[Collection entries]
※

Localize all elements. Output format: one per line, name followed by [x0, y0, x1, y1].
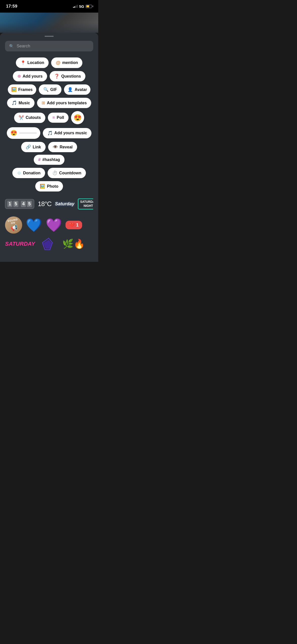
like-heart-icon: ❤️: [69, 222, 75, 228]
add-music-icon: 🎵: [47, 131, 53, 136]
search-input[interactable]: Search: [17, 44, 30, 49]
cutouts-sticker[interactable]: ✂️ Cutouts: [14, 113, 45, 123]
photo-icon: 🖼️: [40, 184, 45, 189]
countdown-icon: ⏱️: [52, 170, 57, 176]
sheet-handle[interactable]: [45, 36, 54, 37]
add-yours-music-label: Add yours music: [54, 131, 87, 135]
questions-icon: ❓: [54, 74, 59, 79]
avatar-icon: 👤: [68, 87, 73, 92]
search-bar[interactable]: 🔍 Search: [5, 41, 93, 51]
gif-search-icon: 🔍: [43, 87, 49, 92]
suggestions-row-2: SOUNDON 📢 💙 💜 ❤️ 1: [5, 212, 93, 236]
time-separator: [19, 201, 20, 207]
sticker-row-6: 😍 🎵 Add yours music: [7, 127, 92, 139]
reveal-sticker[interactable]: 👁️ Reveal: [48, 142, 77, 152]
suggestions-row-1: 1 5 4 5 18°C Saturday SATURDAYNIGHT: [5, 199, 93, 211]
battery-icon: [86, 5, 93, 8]
countdown-label: Countdown: [59, 171, 81, 175]
mention-icon: @: [56, 60, 60, 66]
add-yours-templates-label: Add yours templates: [47, 101, 87, 105]
time-sticker[interactable]: 1 5 4 5: [5, 199, 34, 209]
plants-sticker[interactable]: 🌿🔥: [62, 239, 85, 249]
poll-label: Poll: [57, 115, 64, 120]
emoji-face-icon: 😍: [10, 130, 17, 136]
sticker-row-8: ☺ Donation ⏱️ Countdown: [12, 168, 86, 178]
time-block-m1: 4: [21, 201, 26, 207]
avatar-label: Avatar: [75, 87, 87, 92]
add-yours-label: Add yours: [23, 74, 43, 79]
network-label: 5G: [79, 4, 84, 9]
location-sticker[interactable]: 📍 Location: [16, 57, 49, 68]
blue-heart-sticker[interactable]: 💙: [26, 217, 42, 233]
temperature-sticker[interactable]: 18°C: [38, 200, 51, 208]
photo-label: Photo: [47, 184, 58, 189]
location-icon: 📍: [20, 60, 26, 66]
time-block-h2: 5: [13, 201, 18, 207]
purple-heart-sticker[interactable]: 💜: [46, 217, 62, 233]
add-yours-icon: ⊕: [17, 74, 21, 79]
photo-sticker[interactable]: 🖼️ Photo: [35, 181, 63, 191]
sound-on-sticker[interactable]: SOUNDON 📢: [5, 216, 22, 234]
questions-sticker[interactable]: ❓ Questions: [50, 71, 85, 81]
donation-sticker[interactable]: ☺ Donation: [12, 168, 45, 178]
reveal-label: Reveal: [60, 145, 73, 149]
avatar-sticker[interactable]: 👤 Avatar: [64, 84, 90, 95]
add-templates-icon: ⊞: [42, 100, 45, 106]
countdown-sticker[interactable]: ⏱️ Countdown: [48, 168, 86, 178]
donation-label: Donation: [23, 171, 41, 175]
sticker-row-7: 🔗 Link 👁️ Reveal # #hashtag: [5, 142, 93, 165]
add-yours-music-sticker[interactable]: 🎵 Add yours music: [43, 128, 92, 138]
reveal-icon: 👁️: [53, 144, 58, 150]
mention-sticker[interactable]: @ mention: [51, 57, 82, 68]
add-yours-templates-sticker[interactable]: ⊞ Add yours templates: [37, 98, 91, 108]
sticker-row-1: 📍 Location @ mention: [16, 57, 82, 68]
gif-sticker[interactable]: 🔍 GIF: [39, 84, 62, 95]
signal-icon: [73, 5, 78, 8]
sticker-picker-sheet: 🔍 Search 📍 Location @ mention ⊕ Add your…: [0, 33, 98, 262]
like-badge-sticker[interactable]: ❤️ 1: [65, 221, 82, 229]
sticker-row-3: 🖼️ Frames 🔍 GIF 👤 Avatar: [8, 84, 91, 95]
cutouts-icon: ✂️: [19, 115, 24, 120]
cutouts-label: Cutouts: [26, 115, 41, 120]
frames-label: Frames: [18, 87, 33, 92]
sticker-row-9: 🖼️ Photo: [35, 181, 63, 191]
emoji-sticker-circle[interactable]: 😍: [71, 111, 84, 124]
donation-icon: ☺: [17, 171, 21, 176]
saturday-sticker[interactable]: Saturday: [55, 201, 74, 207]
background-photo: [0, 13, 98, 33]
link-icon: 🔗: [26, 144, 31, 150]
mention-label: mention: [62, 60, 78, 65]
hashtag-label: #hashtag: [42, 157, 60, 162]
music-icon: 🎵: [12, 100, 17, 106]
sticker-row-4: 🎵 Music ⊞ Add yours templates: [7, 98, 91, 108]
saturday-pink-sticker[interactable]: SATURDAY: [5, 241, 35, 247]
suggestions-row-3: SATURDAY 🌿🔥: [5, 236, 93, 254]
hashtag-sticker[interactable]: # #hashtag: [34, 155, 65, 165]
poll-sticker[interactable]: ≡ Poll: [48, 113, 69, 123]
status-bar: 17:59 5G: [0, 0, 98, 13]
frames-sticker[interactable]: 🖼️ Frames: [8, 84, 36, 95]
gif-label: GIF: [50, 87, 57, 92]
music-label: Music: [19, 101, 30, 105]
status-icons: 5G: [73, 4, 93, 9]
search-icon: 🔍: [9, 44, 14, 49]
hashtag-icon: #: [38, 157, 41, 162]
music-sticker[interactable]: 🎵 Music: [7, 98, 35, 108]
saturday-night-sticker[interactable]: SATURDAYNIGHT: [78, 199, 93, 209]
like-count: 1: [76, 222, 79, 228]
questions-label: Questions: [61, 74, 81, 79]
sticker-row-2: ⊕ Add yours ❓ Questions: [13, 71, 85, 81]
link-label: Link: [33, 145, 41, 149]
emoji-bar-sticker[interactable]: 😍: [7, 127, 40, 139]
time-block-m2: 5: [27, 201, 32, 207]
abstract-sticker[interactable]: [39, 238, 59, 250]
sticker-row-5: ✂️ Cutouts ≡ Poll 😍: [14, 111, 84, 124]
sticker-grid: 📍 Location @ mention ⊕ Add yours ❓ Quest…: [5, 57, 93, 191]
poll-icon: ≡: [52, 115, 55, 120]
frames-icon: 🖼️: [11, 87, 17, 92]
add-yours-sticker[interactable]: ⊕ Add yours: [13, 71, 47, 81]
link-sticker[interactable]: 🔗 Link: [21, 142, 46, 152]
time-block-h1: 1: [7, 201, 12, 207]
emoji-slider: [19, 133, 37, 134]
status-time: 17:59: [6, 4, 17, 9]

※

→ Work request
Return all records exactly as they stand above, except for pictures.

→ Result below
Localize all elements. Output format: one per line, name followed by [x0, y0, x1, y1].
like-heart-icon: ❤️: [69, 222, 75, 228]
add-music-icon: 🎵: [47, 131, 53, 136]
search-input[interactable]: Search: [17, 44, 30, 49]
cutouts-sticker[interactable]: ✂️ Cutouts: [14, 113, 45, 123]
photo-icon: 🖼️: [40, 184, 45, 189]
countdown-icon: ⏱️: [52, 170, 57, 176]
sheet-handle[interactable]: [45, 36, 54, 37]
add-yours-music-label: Add yours music: [54, 131, 87, 135]
questions-icon: ❓: [54, 74, 59, 79]
avatar-icon: 👤: [68, 87, 73, 92]
search-bar[interactable]: 🔍 Search: [5, 41, 93, 51]
gif-search-icon: 🔍: [43, 87, 49, 92]
suggestions-row-2: SOUNDON 📢 💙 💜 ❤️ 1: [5, 212, 93, 236]
time-separator: [19, 201, 20, 207]
sticker-row-6: 😍 🎵 Add yours music: [7, 127, 92, 139]
reveal-sticker[interactable]: 👁️ Reveal: [48, 142, 77, 152]
suggestions-row-1: 1 5 4 5 18°C Saturday SATURDAYNIGHT: [5, 199, 93, 211]
battery-icon: [86, 5, 93, 8]
countdown-label: Countdown: [59, 171, 81, 175]
mention-icon: @: [56, 60, 60, 66]
add-yours-templates-label: Add yours templates: [47, 101, 87, 105]
time-sticker[interactable]: 1 5 4 5: [5, 199, 34, 209]
plants-sticker[interactable]: 🌿🔥: [62, 239, 85, 249]
poll-label: Poll: [57, 115, 64, 120]
emoji-face-icon: 😍: [10, 130, 17, 136]
sticker-row-8: ☺ Donation ⏱️ Countdown: [12, 168, 86, 178]
time-block-m1: 4: [21, 201, 26, 207]
avatar-label: Avatar: [75, 87, 87, 92]
add-yours-label: Add yours: [23, 74, 43, 79]
network-label: 5G: [79, 4, 84, 9]
location-sticker[interactable]: 📍 Location: [16, 57, 49, 68]
blue-heart-sticker[interactable]: 💙: [26, 217, 42, 233]
temperature-sticker[interactable]: 18°C: [38, 200, 51, 208]
photo-label: Photo: [47, 184, 58, 189]
location-icon: 📍: [20, 60, 26, 66]
time-block-h2: 5: [13, 201, 18, 207]
purple-heart-sticker[interactable]: 💜: [46, 217, 62, 233]
add-yours-icon: ⊕: [17, 74, 21, 79]
photo-sticker[interactable]: 🖼️ Photo: [35, 181, 63, 191]
sound-on-sticker[interactable]: SOUNDON 📢: [5, 216, 22, 234]
questions-sticker[interactable]: ❓ Questions: [50, 71, 85, 81]
donation-sticker[interactable]: ☺ Donation: [12, 168, 45, 178]
reveal-label: Reveal: [60, 145, 73, 149]
avatar-sticker[interactable]: 👤 Avatar: [64, 84, 90, 95]
add-templates-icon: ⊞: [42, 100, 45, 106]
countdown-sticker[interactable]: ⏱️ Countdown: [48, 168, 86, 178]
donation-label: Donation: [23, 171, 41, 175]
sticker-row-7: 🔗 Link 👁️ Reveal # #hashtag: [5, 142, 93, 165]
add-yours-music-sticker[interactable]: 🎵 Add yours music: [43, 128, 92, 138]
reveal-icon: 👁️: [53, 144, 58, 150]
mention-sticker[interactable]: @ mention: [51, 57, 82, 68]
add-yours-templates-sticker[interactable]: ⊞ Add yours templates: [37, 98, 91, 108]
sticker-row-1: 📍 Location @ mention: [16, 57, 82, 68]
gif-sticker[interactable]: 🔍 GIF: [39, 84, 62, 95]
signal-icon: [73, 5, 78, 8]
sticker-picker-sheet: 🔍 Search 📍 Location @ mention ⊕ Add your…: [0, 33, 98, 262]
like-badge-sticker[interactable]: ❤️ 1: [65, 221, 82, 229]
sticker-row-3: 🖼️ Frames 🔍 GIF 👤 Avatar: [8, 84, 91, 95]
cutouts-icon: ✂️: [19, 115, 24, 120]
cutouts-label: Cutouts: [26, 115, 41, 120]
frames-label: Frames: [18, 87, 33, 92]
sticker-row-9: 🖼️ Photo: [35, 181, 63, 191]
emoji-sticker-circle[interactable]: 😍: [71, 111, 84, 124]
donation-icon: ☺: [17, 171, 21, 176]
saturday-sticker[interactable]: Saturday: [55, 201, 74, 207]
background-photo: [0, 13, 98, 33]
link-icon: 🔗: [26, 144, 31, 150]
mention-label: mention: [62, 60, 78, 65]
hashtag-label: #hashtag: [42, 157, 60, 162]
music-icon: 🎵: [12, 100, 17, 106]
sticker-row-4: 🎵 Music ⊞ Add yours templates: [7, 98, 91, 108]
saturday-pink-sticker[interactable]: SATURDAY: [5, 241, 35, 247]
suggestions-row-3: SATURDAY 🌿🔥: [5, 236, 93, 254]
hashtag-sticker[interactable]: # #hashtag: [34, 155, 65, 165]
poll-sticker[interactable]: ≡ Poll: [48, 113, 69, 123]
status-bar: 17:59 5G: [0, 0, 98, 13]
frames-sticker[interactable]: 🖼️ Frames: [8, 84, 36, 95]
gif-label: GIF: [50, 87, 57, 92]
music-label: Music: [19, 101, 30, 105]
status-icons: 5G: [73, 4, 93, 9]
search-icon: 🔍: [9, 44, 14, 49]
hashtag-icon: #: [38, 157, 41, 162]
music-sticker[interactable]: 🎵 Music: [7, 98, 35, 108]
saturday-night-sticker[interactable]: SATURDAYNIGHT: [78, 199, 93, 209]
like-count: 1: [76, 222, 79, 228]
questions-label: Questions: [61, 74, 81, 79]
sticker-row-2: ⊕ Add yours ❓ Questions: [13, 71, 85, 81]
link-label: Link: [33, 145, 41, 149]
emoji-bar-sticker[interactable]: 😍: [7, 127, 40, 139]
time-block-m2: 5: [27, 201, 32, 207]
abstract-sticker[interactable]: [39, 238, 59, 250]
sticker-row-5: ✂️ Cutouts ≡ Poll 😍: [14, 111, 84, 124]
sticker-grid: 📍 Location @ mention ⊕ Add yours ❓ Quest…: [5, 57, 93, 191]
poll-icon: ≡: [52, 115, 55, 120]
frames-icon: 🖼️: [11, 87, 17, 92]
add-yours-sticker[interactable]: ⊕ Add yours: [13, 71, 47, 81]
link-sticker[interactable]: 🔗 Link: [21, 142, 46, 152]
time-block-h1: 1: [7, 201, 12, 207]
emoji-slider: [19, 133, 37, 134]
status-time: 17:59: [6, 4, 17, 9]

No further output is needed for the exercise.